[Records to use]:
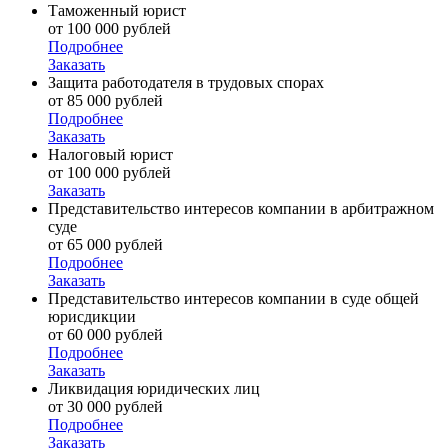
Таможенный юрист
от 100 000 рублей
Подробнее
Заказать
Защита работодателя в трудовых спорах
от 85 000 рублей
Подробнее
Заказать
Налоговый юрист
от 100 000 рублей
Заказать
Представительство интересов компании в арбитражном
суде
от 65 000 рублей
Подробнее
Заказать
Представительство интересов компании в суде общей
юрисдикции
от 60 000 рублей
Подробнее
Заказать
Ликвидация юридических лиц
от 30 000 рублей
Подробнее
Заказать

[Task directions]: Using the data above, copy each line that contains "интересов".

[Output for this exercise]:
Представительство интересов компании в арбитражном
Представительство интересов компании в суде общей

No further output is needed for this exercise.